Privacy Policy
Last updated: June 12, 2026
This Privacy Policy explains how 15797535 Canada Inc. (d/b/a fastinvites) (“fastinvites”, “we”, “us”, or “our”) collects, uses, discloses, and protects personal information when you use fastinvites.com and related services (the “Service”).
We are based in Ontario, Canada, and handle personal information in accordance with Canada’s Personal Information Protection and Electronic Documents Act (PIPEDA). Because the Service is publicly accessible, this policy also describes the rights of visitors in the European Economic Area / United Kingdom (under the GDPR) and in California (under the CCPA/CPRA).
If you have any questions, contact us at [email protected].
1. Our privacy principle: collect as little as possible
fastinvites is built to need very little personal information. You can create an event and collect registrations without creating an account. Accounts are optional and only add a dashboard and ownership features. We do not sell personal information and we do not run advertising. With your consent, we use Google Analytics and PostHog to understand how the Service is used — these are optional analytics tools that collect aggregate, anonymized data and are never used for advertising or profiling.
2. Information we collect
a. Information you provide
- Event details (from hosts). When you create an event you provide a title, date and time, time zone, and an optional description, meeting link, and host message. Anything you type into these fields may be visible to anyone who has the public event link. Do not include sensitive personal information you would not want shared with your guests.

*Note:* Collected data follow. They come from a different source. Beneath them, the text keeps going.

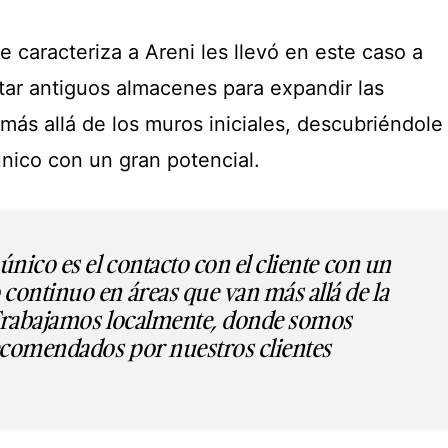
ue caracteriza a Areni les llevó en este caso a
ar antiguos almacenes para expandir las
 más allá de los muros iniciales, descubriéndole
único con un gran potencial.
único es el contacto con el cliente con un
continuo en áreas que van más allá de la
 Trabajamos localmente, donde somos
ecomendados por nuestros clientes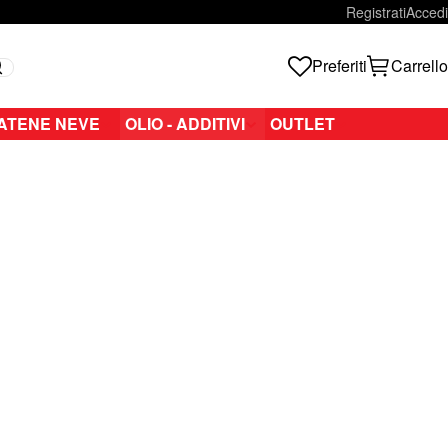
Registrati
Accedi
Preferiti
Carrello
Search
ATENE NEVE
OLIO - ADDITIVI
OUTLET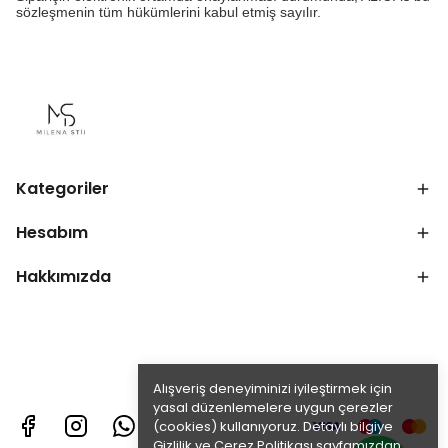
sözleşmenin tüm hükümlerini kabul etmiş sayılır.
Kategoriler
Hesabım
Hakkımızda
Alışveriş deneyiminizi iyileştirmek için
yasal düzenlemelere uygun çerezler
(cookies) kullanıyoruz. Detaylı bilgiye
Gizlilik ve Çerez Politikası
sayfamızdan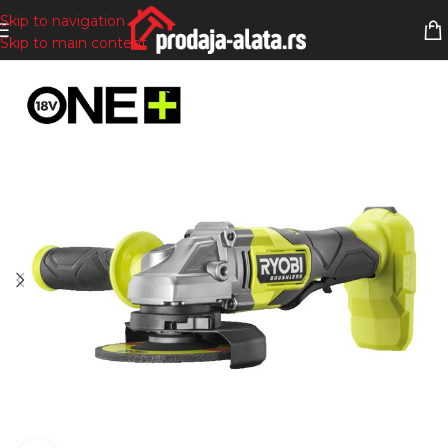
Skip to navigation
Skip to main content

- Registration details (from guests). When you register for an event you provide only a name — no email address and no account. Your name is visible to the event’s host, along with whether you clicked through to join the event at showtime. (If you later create an account and your registration is linked to it, event emails are sent to your account email; the host never sees that address.)
- Account information (optional). If you create an account, we collect your email address and a password. Passwords are never stored in readable form — they are hashed using bcrypt. We also store whether your email has been verified.
- Reports. If you report an event, we record that a report was made (associated with your anonymous visitor identifier, and your account if you are logged in).
b. Information we collect automatically
- Anonymous visitor identifier. We set a long-lived
vidcookie containing a random identifier so the Service can recognize the events and registrations created from your browser (for example, to show you your existing registration, or to link your activity to your account if you sign up). It does not by itself identify you. - Security tokens. We set a
csrfcookie and, when you are logged in, ansidsession cookie. See our Cookie Policy. - Analytics data (with your consent). If you consent via our cookie banner, we use Google Analytics (via Google Tag Manager) and PostHog to collect aggregate, anonymized information about how the Service is used — page views, feature usage, and general traffic patterns. These tools are configured to honour your consent choice on every page load, and analytics cookies are deleted automatically if you withdraw consent. We do not use this data for advertising or profiling.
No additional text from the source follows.